TASK INSTRUCTIONS: Copy each line of the data that has "Soup" in it.

[Stored data entries]
========================================

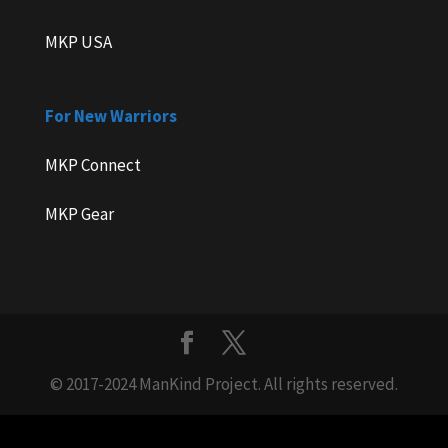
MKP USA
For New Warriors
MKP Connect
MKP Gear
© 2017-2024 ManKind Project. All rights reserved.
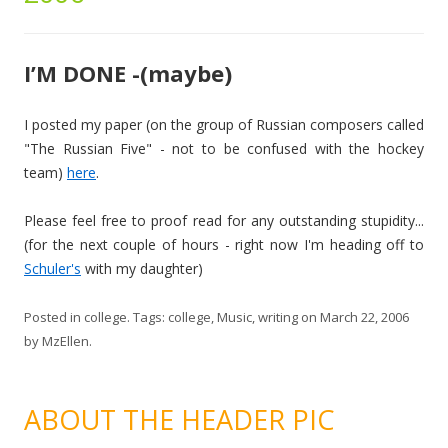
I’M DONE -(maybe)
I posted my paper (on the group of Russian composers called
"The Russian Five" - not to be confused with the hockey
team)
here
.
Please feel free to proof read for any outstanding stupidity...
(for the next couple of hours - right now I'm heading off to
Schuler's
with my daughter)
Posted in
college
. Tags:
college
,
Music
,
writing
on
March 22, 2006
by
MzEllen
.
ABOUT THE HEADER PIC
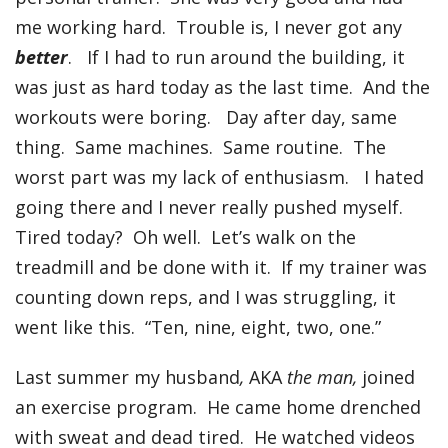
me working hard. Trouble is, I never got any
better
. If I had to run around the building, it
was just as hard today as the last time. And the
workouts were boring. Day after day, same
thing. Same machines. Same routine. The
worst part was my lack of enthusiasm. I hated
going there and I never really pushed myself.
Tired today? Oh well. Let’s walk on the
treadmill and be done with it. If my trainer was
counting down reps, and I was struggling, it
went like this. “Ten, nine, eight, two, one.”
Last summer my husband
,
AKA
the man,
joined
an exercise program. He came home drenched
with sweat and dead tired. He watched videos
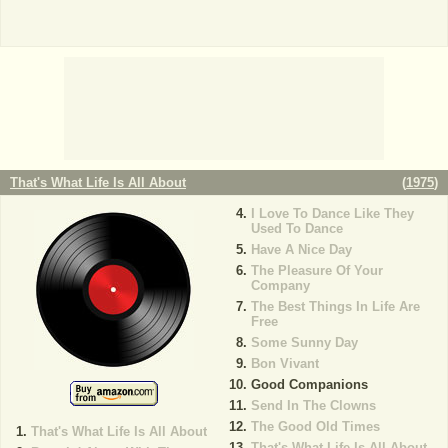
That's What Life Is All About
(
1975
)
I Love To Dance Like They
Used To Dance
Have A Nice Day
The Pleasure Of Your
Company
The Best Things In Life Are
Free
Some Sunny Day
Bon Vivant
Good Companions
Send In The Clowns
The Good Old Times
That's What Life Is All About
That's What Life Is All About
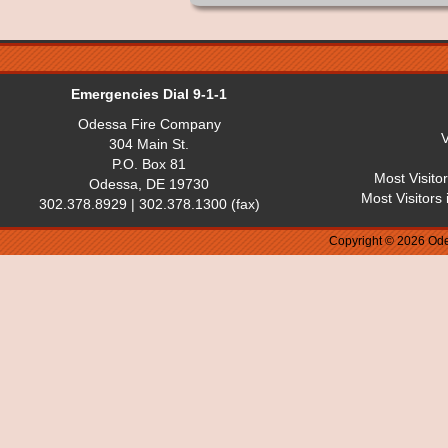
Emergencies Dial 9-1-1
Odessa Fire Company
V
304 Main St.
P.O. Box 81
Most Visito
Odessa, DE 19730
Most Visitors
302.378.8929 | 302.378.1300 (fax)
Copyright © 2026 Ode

========================================

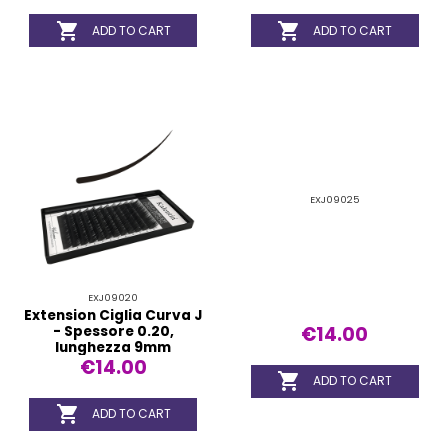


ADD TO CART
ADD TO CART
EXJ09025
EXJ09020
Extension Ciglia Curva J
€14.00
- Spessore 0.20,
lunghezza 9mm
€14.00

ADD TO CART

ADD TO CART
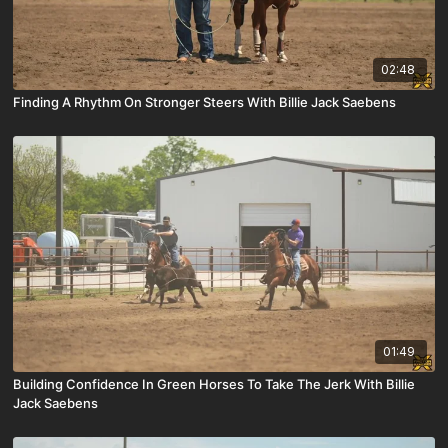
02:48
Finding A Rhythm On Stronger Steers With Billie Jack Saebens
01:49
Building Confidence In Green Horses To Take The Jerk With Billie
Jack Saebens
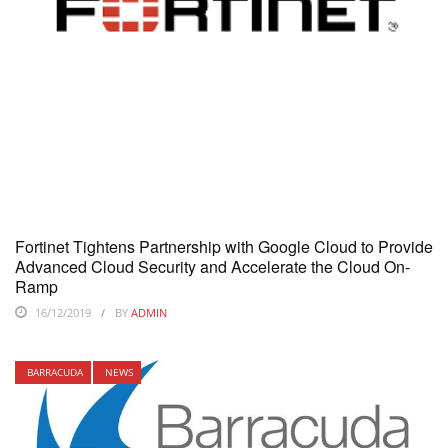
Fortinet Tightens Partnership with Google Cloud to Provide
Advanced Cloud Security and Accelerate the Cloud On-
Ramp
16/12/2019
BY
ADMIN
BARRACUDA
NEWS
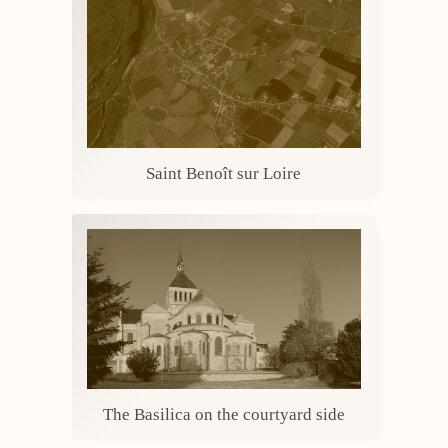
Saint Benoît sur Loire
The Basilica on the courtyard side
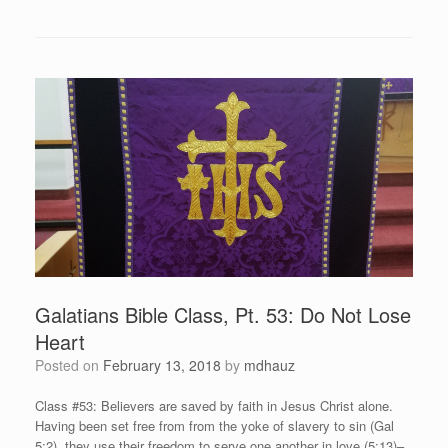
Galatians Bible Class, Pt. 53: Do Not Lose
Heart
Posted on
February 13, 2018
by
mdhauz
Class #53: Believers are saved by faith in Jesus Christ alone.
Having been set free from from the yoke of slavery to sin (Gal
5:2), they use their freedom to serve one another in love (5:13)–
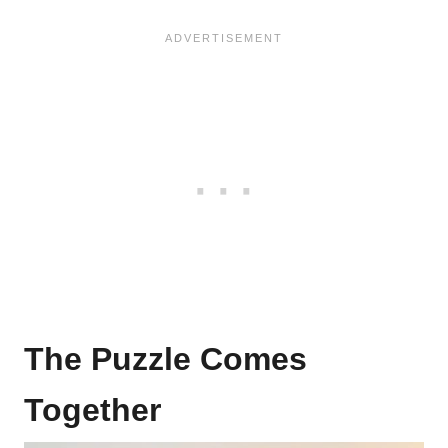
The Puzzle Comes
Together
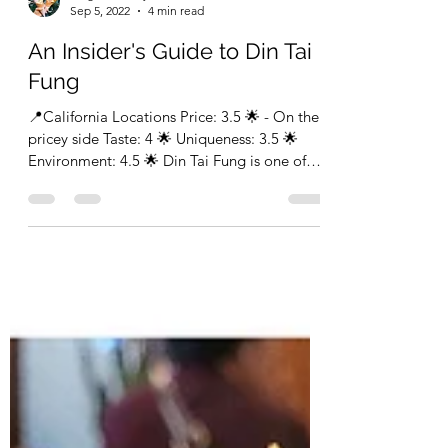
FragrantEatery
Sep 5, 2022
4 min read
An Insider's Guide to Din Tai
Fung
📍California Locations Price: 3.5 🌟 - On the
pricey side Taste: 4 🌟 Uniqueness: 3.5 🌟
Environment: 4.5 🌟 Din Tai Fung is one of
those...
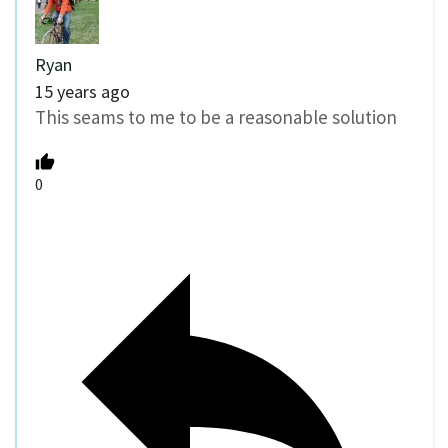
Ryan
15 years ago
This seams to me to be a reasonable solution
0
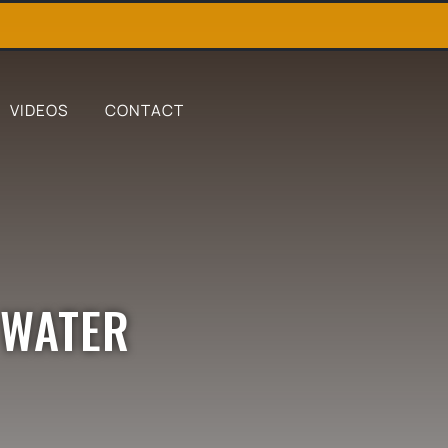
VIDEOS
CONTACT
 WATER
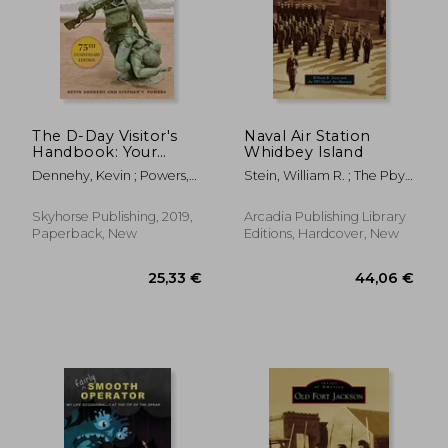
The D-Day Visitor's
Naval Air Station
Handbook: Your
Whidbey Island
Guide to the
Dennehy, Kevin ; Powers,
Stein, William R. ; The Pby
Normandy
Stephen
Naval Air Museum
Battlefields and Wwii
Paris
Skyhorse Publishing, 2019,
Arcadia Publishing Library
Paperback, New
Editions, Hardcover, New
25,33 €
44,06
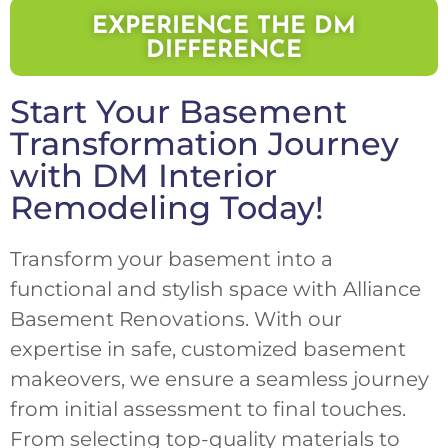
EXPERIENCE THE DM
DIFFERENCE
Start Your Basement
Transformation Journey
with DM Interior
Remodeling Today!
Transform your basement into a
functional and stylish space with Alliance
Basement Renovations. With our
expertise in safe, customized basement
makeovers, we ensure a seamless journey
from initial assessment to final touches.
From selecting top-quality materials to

========================================

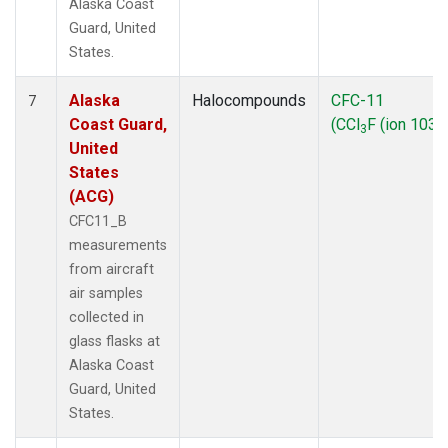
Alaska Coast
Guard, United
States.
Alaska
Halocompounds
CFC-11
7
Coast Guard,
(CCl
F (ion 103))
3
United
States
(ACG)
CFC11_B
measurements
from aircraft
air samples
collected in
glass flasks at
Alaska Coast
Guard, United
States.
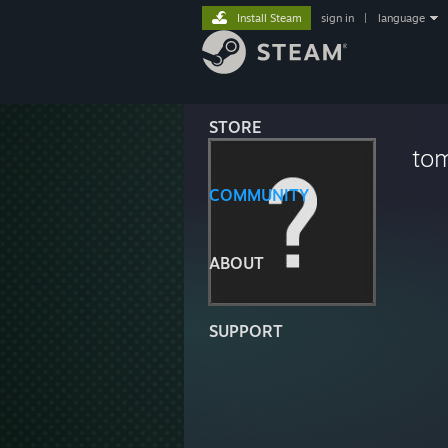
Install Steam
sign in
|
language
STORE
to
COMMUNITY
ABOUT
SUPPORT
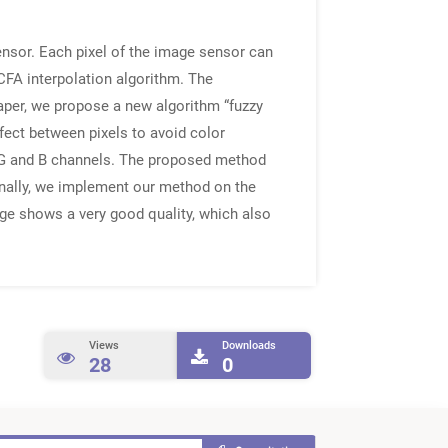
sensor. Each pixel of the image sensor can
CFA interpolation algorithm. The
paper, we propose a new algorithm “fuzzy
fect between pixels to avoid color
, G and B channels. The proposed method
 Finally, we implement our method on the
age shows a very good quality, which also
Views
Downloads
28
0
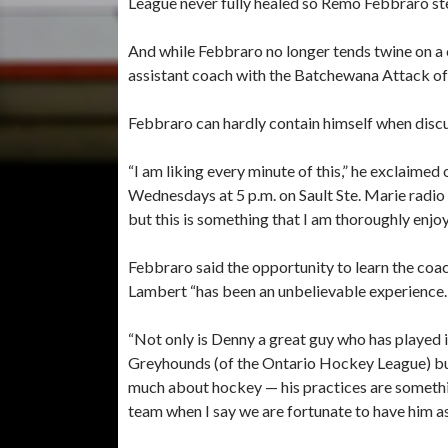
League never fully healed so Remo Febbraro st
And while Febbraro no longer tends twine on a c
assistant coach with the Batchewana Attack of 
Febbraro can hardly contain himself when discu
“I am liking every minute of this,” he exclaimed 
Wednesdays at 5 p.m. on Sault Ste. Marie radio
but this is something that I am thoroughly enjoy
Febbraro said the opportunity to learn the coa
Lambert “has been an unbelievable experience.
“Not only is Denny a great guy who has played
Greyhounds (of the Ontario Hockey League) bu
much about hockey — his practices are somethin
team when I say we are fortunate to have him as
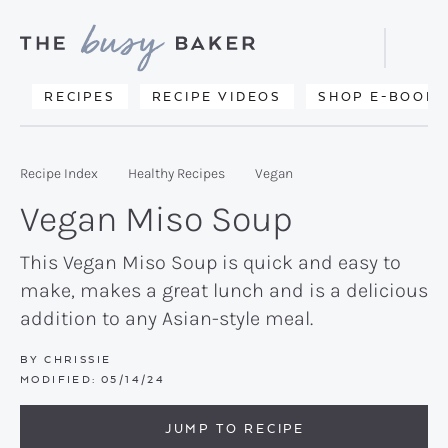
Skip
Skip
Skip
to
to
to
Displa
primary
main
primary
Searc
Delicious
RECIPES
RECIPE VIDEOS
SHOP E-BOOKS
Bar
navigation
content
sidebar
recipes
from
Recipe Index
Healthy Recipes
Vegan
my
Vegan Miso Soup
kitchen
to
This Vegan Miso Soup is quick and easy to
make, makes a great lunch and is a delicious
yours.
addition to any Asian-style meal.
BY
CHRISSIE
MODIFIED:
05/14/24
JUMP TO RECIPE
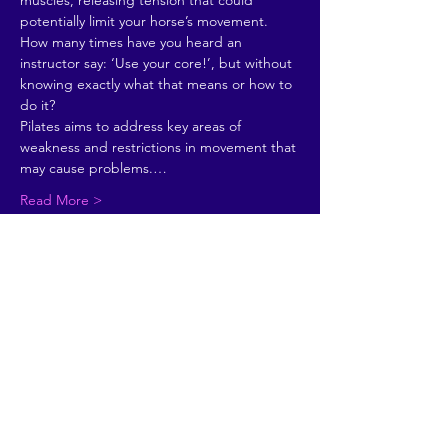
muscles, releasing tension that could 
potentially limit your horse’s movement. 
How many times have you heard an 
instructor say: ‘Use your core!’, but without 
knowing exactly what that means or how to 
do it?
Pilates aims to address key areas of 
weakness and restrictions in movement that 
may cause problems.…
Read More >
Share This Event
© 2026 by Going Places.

========================================

RESULT OF THE EXERCISE:
Vegan Miso Soup
This Vegan Miso Soup is quick and easy to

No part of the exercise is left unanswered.